Capitalist Realism, Is there no alternative? by Mark Fisher. O BOOKS publishing 2009 Hants UK

Art in Theory 1900-2000. An anthology of changing ideas. Edited by Charles Harrison and Paul Wood. Blackwell Publishing 2003. Oxford UK.

 

 

Picture Consequences experiment

Picture consequences is an old game where you fold up a page into 3 equal parts and one person draws either a head, body or legs depending what part of the page they are required to draw on. Normally the previous drawer has left some sort of Mark so the next creation has a starting point. I was interested in this idea as I had read that the surrealist used to interact with this game while meeting in cafes.

I wanted to collaborate an Abstract library where the abstract works that I have practice with could be pulled together to create one piece of work. The idea occurred after the practice took place so I was not thinking about creating one large piece  of work at the time, I was thinking about the movement of the medium and the interaction it has when the fluid paint came into he environment of either water, glue, filler, wool, pencil shavings, LEGO bricks, sand, dried flowers, pepper,shaving foam and cleaning products.

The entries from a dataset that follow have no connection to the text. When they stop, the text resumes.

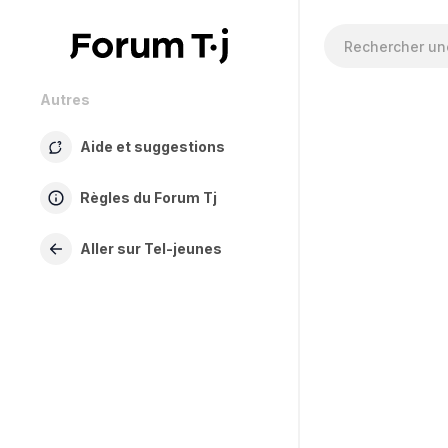
Autres
Aide et suggestions
Règles du Forum Tj
Aller sur Tel-jeunes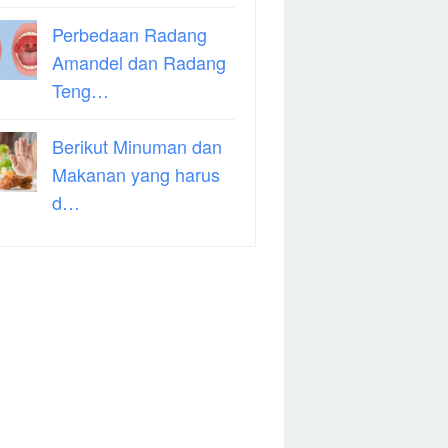
Perbedaan Radang
Amandel dan Radang
Teng…
Berikut Minuman dan
Makanan yang harus
d…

The first experiment;t I cut 4 A2 pages into 6 5cm strips and laid them on the floor. These pages were worked on in the exercise, ‘dripping, splattering ; Jackson Pollock style’. I then weaved them together to create something else. I wanted to explore the concept of taking a piece of work and abstracting its form, Like Frank Stella with the work Kastura (p.445 The Art book).  The concept of deconstruction to reconstruct is another process in my abstraction technique practice showen in the following image.

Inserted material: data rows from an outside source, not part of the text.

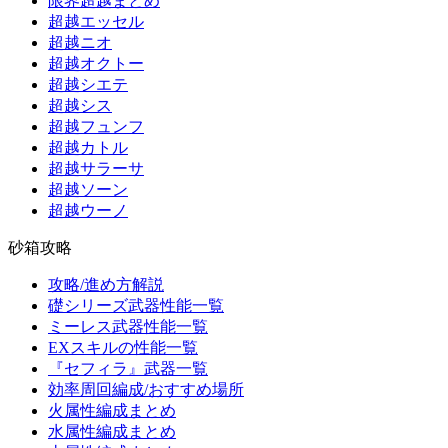
限界超越まとめ
超越エッセル
超越ニオ
超越オクトー
超越シエテ
超越シス
超越フュンフ
超越カトル
超越サラーサ
超越ソーン
超越ウーノ
砂箱攻略
攻略/進め方解説
礎シリーズ武器性能一覧
ミーレス武器性能一覧
EXスキルの性能一覧
『セフィラ』武器一覧
効率周回編成/おすすめ場所
火属性編成まとめ
水属性編成まとめ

The next series of work is pages from my workbook. I have worked with certain colours that I think Reflected the normal natural tones such as Greens, Red Browns and Blue with white. I have cut these pages into sections. So they will flap over to be part of another page and by doing so the possibilities of creating an abstract library where techniques can be seen together are assembled with the help of the game ; picture consequences.  Unlike the game where the page is divided up into sections of ; head, body and feet, its more suited to areas of foreground, mid ground and background, or no perspective at all but playing with the idea of textural Abstract works.


References

The art book. Phaidon press limited London 1994

 

P5;Research point. Abstract Expressionism.

Research the style of painting called Tachisme or Action Painting. Look at the work who developed this spontaneous style of painting such as Hans Hartung, Franz Kline and Jackson Pollock and others.

T1963-R6 1963 by Hans Hartung 1904-1989

Hans Hartung
T1963-R6
1963

Tachisme is derived from the French word., tache: ‘spot’ or ‘Blotch’. It is associated with nuances such as ‘Art informal ‘(art without form) , ‘Art Autre’ (other art) and ‘lyrical abstraction’ and was popular in Europe in the late 1940’s-50’s. Tachisme was primary a French phenomenon with artists such as Fautrier, Mathieu and Wols leading the way. It has a style which is more suave, sensual and more concerned with beautiful handling than the work of the Abstract Expressionist, which can be aggressive and raw in comparison when reviewing the observable differences practiced within this particular painting movement. The word Tachisme was also used in the 19th century when referring to the Impressionists. (Chilvers P.615)

 

Action Painting is a type of painting where the act of painting is an event and may be more significant than the outcome of the act. The energetic gestural movements , the uncontrollable dripping, splashing and manipulating the paint towards a surface is carried out without preconceived ideas. It is misleading to attach this with Abstract Expressionism as it is considered part of this movement, but not all abstract expression is action painting. The action of the act is a moment where the artist is able to be free to express along with there creative instinct. Harold Rosenberg called it ‘not a picture but an event’. (Chilvers. P.7) It also has connotation links with American wildness or freedom,  in the above passage I mentioned the European equivalent (Tachisme) was much more suave than the madness of the American style. This wildness was an explanation of the artistic freedom being acted out as ‘action painting’. Pollock explains that when he works on such a large scale, that he becomes part of the painting, he doesn’t see where it starts and its ending, he is interacting with the paint and a surface, he is the applicator.  This is very similar to Monet’s practice, where he works very closer to the painting and is painting an impression of the light and the subject; the water lilies in paint on massive panels with large brush work. The difference is that Pollock works with gravity and conveys no subject and lays his surface on the floor where Monet is more traditional, conveying a subject such as light and works with his canvas in an upright position. They Both wanted to be part of the work. “I am in my painting, I’m not aware of what I’m doing. Painting has a life of its own. I try to let it come through. It is only when I lose contact with the painting that the result is a mess “. Pollock. Foster. P.350 Art since 1900.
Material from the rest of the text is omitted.